E questo, va tenuto presente, in una situazione politica caratterizzata da uno spirito fortemente contrappositivo e da un clima di permanente campagna elettorale, in cui differenze e distinzioni vengono enfatizzate oltre ogni ragionevolezza dalle diverse forze politiche per rivendicare la propria singolarità. Così, tanto l’attuale Governo che l’opposizione si premurano di marcare – anche artificialmente – le differenze tra il Reddito di cittadinanza e il REI (con enfasi ovviamente di segno opposto) anche in presenza di aspetti di continuità superiori a quanto si affermi e si percepisca.
Guardando il tutto con occhi più distanti, quello che uno studente di servizio sociale – o, anche, crediamo, di storia contemporanea – apprenderà dai libri tra trenta o quarant’anni non saranno le specificità di ciascuna delle misure approvate negli ultimi tre o quattro anni, ma il fatto che in un’epoca complessa come quella attuale – con un clima politico conflittuale, maggioranze di Governo mutevoli e instabili e carenza di risorse economiche – sia stato possibile portare a termine un’altra grande (e costosa) riforma del nostro welfare, di portata pari, per fare alcuni esempi, all’istituzione del Servizio Sanitario Nazionale o alla chiusura degli ospedali psichiatrici, per citare due temi oggetto di celebrazione (anche su Welfare Oggi) per il loro quarantennale appena concluso.
Ciò non significa che il Rdc oggi – come il REI un anno fa – sia privo di errori o non necessiti di revisioni e correzioni, che anzi saranno destinate ad accompagnare necessariamente il processo di riforma, sia, auspicabilmente in tempi brevi, per intervenire su aspetti scritti in modo approssimativo o frettoloso, sia, successivamente e nel corso del tempo, per evitare che una riforma innovativa perda via via il passo con i tempi.
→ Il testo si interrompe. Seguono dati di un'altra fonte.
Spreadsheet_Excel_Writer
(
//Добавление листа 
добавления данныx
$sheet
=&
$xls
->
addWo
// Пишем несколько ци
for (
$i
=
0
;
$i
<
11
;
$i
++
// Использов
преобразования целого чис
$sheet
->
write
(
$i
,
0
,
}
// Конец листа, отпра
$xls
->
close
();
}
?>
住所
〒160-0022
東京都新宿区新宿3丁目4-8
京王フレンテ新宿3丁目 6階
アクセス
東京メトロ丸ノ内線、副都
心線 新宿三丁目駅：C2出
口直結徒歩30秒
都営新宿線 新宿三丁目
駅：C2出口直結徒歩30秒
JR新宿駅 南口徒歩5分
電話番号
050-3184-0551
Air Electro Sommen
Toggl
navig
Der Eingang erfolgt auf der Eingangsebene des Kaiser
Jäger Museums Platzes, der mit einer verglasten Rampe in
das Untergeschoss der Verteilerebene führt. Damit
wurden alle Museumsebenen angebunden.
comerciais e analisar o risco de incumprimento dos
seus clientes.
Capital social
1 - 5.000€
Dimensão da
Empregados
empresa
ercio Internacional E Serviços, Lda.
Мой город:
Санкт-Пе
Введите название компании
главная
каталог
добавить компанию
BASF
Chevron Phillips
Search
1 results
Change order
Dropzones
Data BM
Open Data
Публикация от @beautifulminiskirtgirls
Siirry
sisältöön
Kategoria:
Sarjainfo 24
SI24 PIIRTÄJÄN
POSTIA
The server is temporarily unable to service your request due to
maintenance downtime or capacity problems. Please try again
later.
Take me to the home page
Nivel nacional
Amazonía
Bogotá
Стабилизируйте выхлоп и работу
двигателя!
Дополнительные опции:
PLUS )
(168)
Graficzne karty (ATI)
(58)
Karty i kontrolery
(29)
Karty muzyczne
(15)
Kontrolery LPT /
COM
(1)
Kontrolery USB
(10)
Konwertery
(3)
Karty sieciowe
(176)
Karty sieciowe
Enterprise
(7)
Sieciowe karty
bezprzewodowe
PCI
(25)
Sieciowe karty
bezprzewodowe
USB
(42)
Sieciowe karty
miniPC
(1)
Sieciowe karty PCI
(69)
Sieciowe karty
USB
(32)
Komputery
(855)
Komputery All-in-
Non significa nemmeno che il percorso attuale e futuro degli strumenti di lotta alla povertà sarà esente da critiche anche dure, involuzioni e manifestazioni di insoddisfazione: quante volte, in altre grandi riforme, si è sentito parlare di “riforma tradita” o si sono dovute gestire tendenze reazionarie che a fronte di problemi oggettivi hanno provato a riproporre il sempre verde “si stava meglio quando si stava peggio”? Ma, di solito, questi processi (fortunatamente) non scalfiscono il cuore della riforma, che resta come patrimonio indiscusso: nel nostro caso, la consapevolezza che, insieme ad altre questioni sociali, il welfare deve occuparsi di povertà.